Type checking those syntaxes are simple. It type checks the condition expression with conditional mode, passes the expression to logic type interpreter, uses the type environments to type check then and else clauses.

Steep also reports unreachable branch issues based on the reachability calculated by logic type interpreter.

case-when

The easier case is if case-when doesn't have a node just after case token.

case
when x == 1
  ...
end

This is the same with simple conditionals.

The difficult case is if case-when syntax has a node.

case foo()
when Integer
  ...
when String
  ...
end

Ruby uses the === operator to test if the value of foo() matches the condition, while we don't want to type check foo() calls every time. It may be a pure expression, and we can give better type narrowing using the falsy results of predecessor when clauses.

So, we transform the condition expression given to the logic type interpreter to value form.

__case_when:x01jg9__ = foo()
if Integer === __case_when:x01jg9__
  ...
elsif String === __case_when:x01jg9__
  ...
end

It generates a fresh local variable and assigns the expression to it.

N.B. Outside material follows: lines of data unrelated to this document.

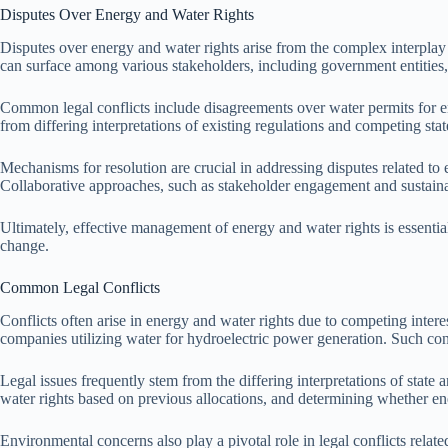
Disputes Over Energy and Water Rights
Disputes over energy and water rights arise from the complex interplay
can surface among various stakeholders, including government entities
Common legal conflicts include disagreements over water permits for ene
from differing interpretations of existing regulations and competing state
Mechanisms for resolution are crucial in addressing disputes related to 
Collaborative approaches, such as stakeholder engagement and sustainab
Ultimately, effective management of energy and water rights is essentia
change.
Common Legal Conflicts
Conflicts often arise in energy and water rights due to competing inter
companies utilizing water for hydroelectric power generation. Such con
Legal issues frequently stem from the differing interpretations of state 
water rights based on previous allocations, and determining whether en
Environmental concerns also play a pivotal role in legal conflicts relate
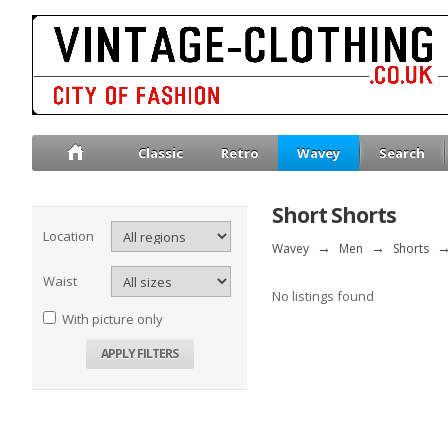
Classic
Retro
Wavey
Search
Short Shorts
Location
Wavey
→
Men
→
Shorts
Waist
No listings found
With picture only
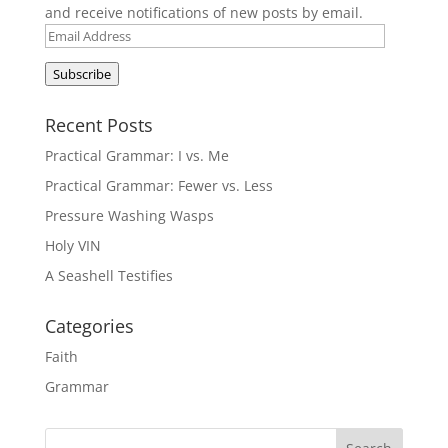
and receive notifications of new posts by email.
Email
Address
Subscribe
Recent Posts
Practical Grammar: I vs. Me
Practical Grammar: Fewer vs. Less
Pressure Washing Wasps
Holy VIN
A Seashell Testifies
Categories
Faith
Grammar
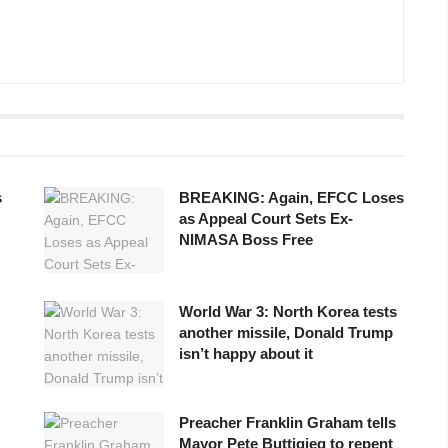
s
BREAKING: Again, EFCC Loses
as Appeal Court Sets Ex-
NIMASA Boss Free
World War 3: North Korea tests
another missile, Donald Trump
isn’t happy about it
Preacher Franklin Graham tells
Mayor Pete Buttigieg to repent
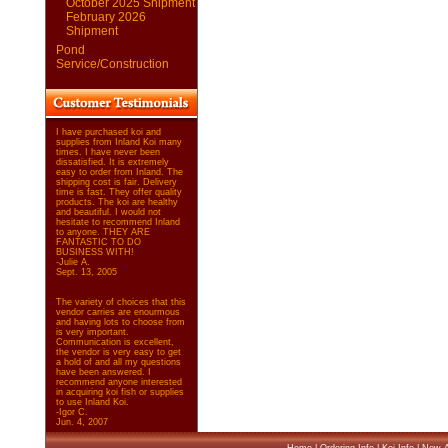
October 2025 Shipment
February 2026
Shipment
Pond
Service/Construction
I have purchased koi and
supplies from Inland Koi many
times. I have never been
dissatisfied. It is extremely
easy to order from Inland. The
shipping cost is fair. Delivery
time is fast. They offer quality
products. The koi are healthy
and beautiful. I would not
hesitate to recommend Inland
to anyone. THEY ARE
FANTASTIC TO DO
BUSINESS WITH!
-Julie A.
Sept. 13, 2005
The variety of choices that this
vendor carries are enourmous
and having lots to choose from
is very important.
Communication is excellent,
the vendor is very easy to get
a hold of and all my questions
have been answered. I
recommend anyone interested
in acquiring koi fish or supplies
to use Inland Koi.
-Igor C.
Jun. 4, 2007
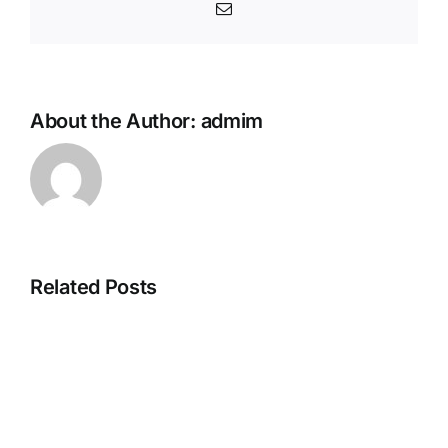
Email
About the Author:
admim
Related Posts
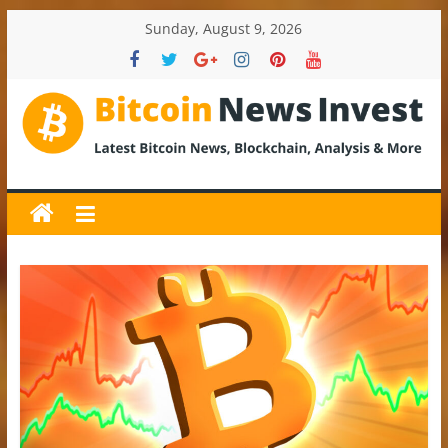
Skip
Sunday, August 9, 2026
to
content
BitcoinNewsInvest
Bitcoin
News
and
Crypto
News,
Latest
Updates,
Price
&
Analysis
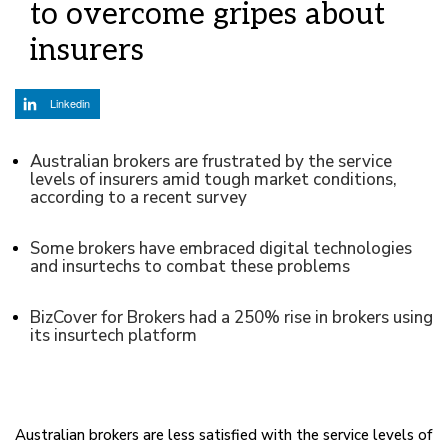
to overcome gripes about
insurers
Linkedin
Australian brokers are frustrated by the service
levels of insurers amid tough market conditions,
according to a recent survey
Some brokers have embraced digital technologies
and insurtechs to combat these problems
BizCover for Brokers had a 250% rise in brokers using
its insurtech platform
Australian brokers are less satisfied with the service levels of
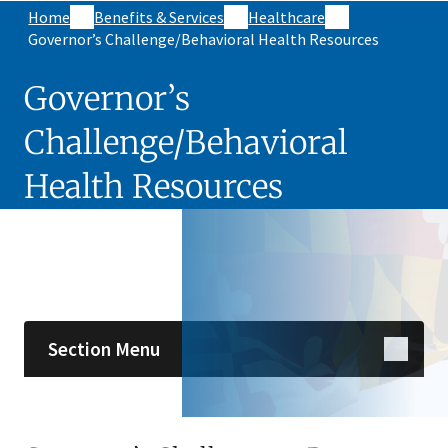
Home
Benefits & Services
Healthcare
Governor’s Challenge/Behavioral Health Resources
Governor’s
Challenge/Behavioral
Health Resources
Skip sidebar navigation
Section Menu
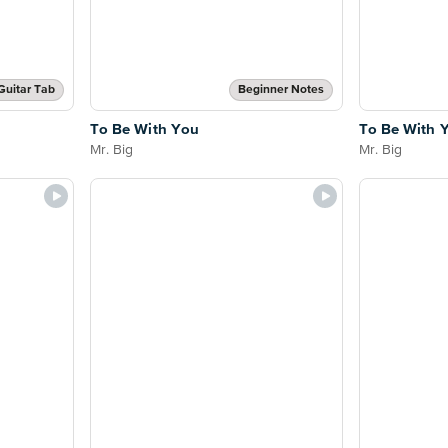
Guitar Tab
Beginner Notes
To Be With You
To Be With 
Mr. Big
Mr. Big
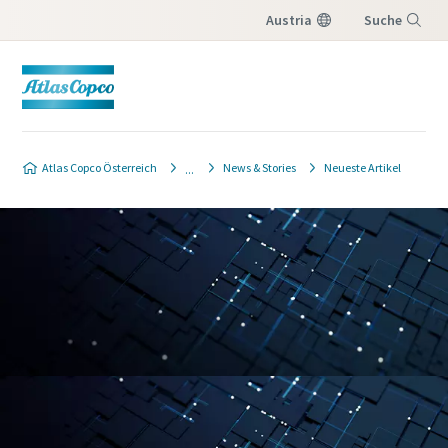
Austria
Suche
Menü
Atlas Copco Österreich
News & Stories
Neueste Artikel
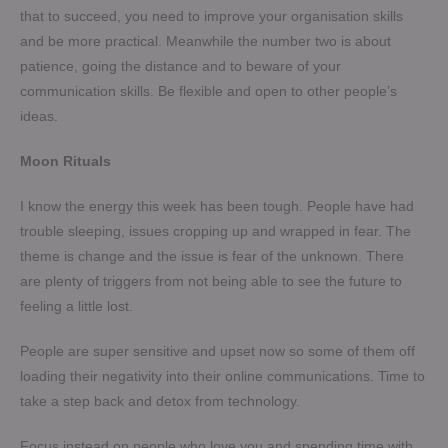
that to succeed, you need to improve your organisation skills
and be more practical. Meanwhile the number two is about
patience, going the distance and to beware of your
communication skills. Be flexible and open to other people’s
ideas.
Moon Rituals
I know the energy this week has been tough. People have had
trouble sleeping, issues cropping up and wrapped in fear. The
theme is change and the issue is fear of the unknown. There
are plenty of triggers from not being able to see the future to
feeling a little lost.
People are super sensitive and upset now so some of them off
loading their negativity into their online communications. Time to
take a step back and detox from technology.
Focus instead on people who love you and spending time with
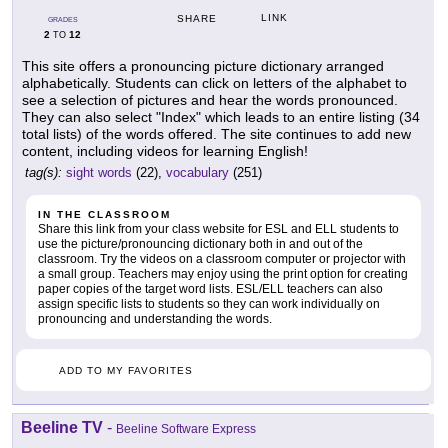
LINK
SHARE
GRADES
2
12
TO
This site offers a pronouncing picture dictionary arranged
alphabetically. Students can click on letters of the alphabet to
see a selection of pictures and hear the words pronounced.
They can also select "Index" which leads to an entire listing (34
total lists) of the words offered. The site continues to add new
content, including videos for learning English!
tag(s):
sight words
(22),
vocabulary
(251)
IN THE CLASSROOM
Share this link from your class website for ESL and ELL students to
use the picture/pronouncing dictionary both in and out of the
classroom. Try the videos on a classroom computer or projector with
a small group. Teachers may enjoy using the print option for creating
paper copies of the target word lists. ESL/ELL teachers can also
assign specific lists to students so they can work individually on
pronouncing and understanding the words.
ADD TO MY FAVORITES
Beeline TV
-
Beeline Software Express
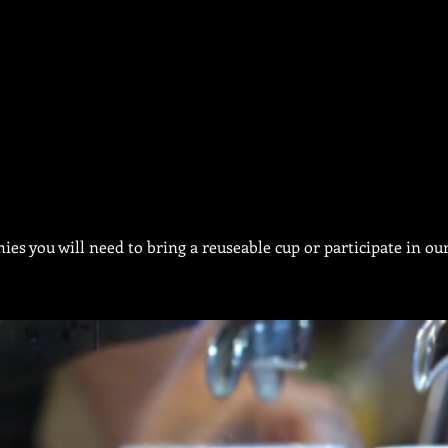
ies you will need to bring a reuseable cup or participate in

Uses the variable inside the patterns.

We also need to propagate the type of local variables which are included in the expression.

case x = foo()
when Integer
  x.abs      # x should be Integer
when String
  x.upcase   # x should be String
end

The local variable insertion is done at the outermost non-assignment position to support the local variable propagation.

__case_when:x01jg9__ = foo()
if Integer === (x = __case_when:x01jg9__)
  ...
elsif String === (x = __case_when:x01jg9__)
  ...
end

The last trick to type check case-when is pure call narrowing in the bodies.

__case_when:x01jg9__ = foo()
if Integer === (x = __case_when:x01jg9__)
  foo.abs
elsif String === (x = __case_when:x01jg9__)
  foo.upcase
end

To support this, we propagate the type of the fresh local variable to the type of right hand side expression, if it's a pure call.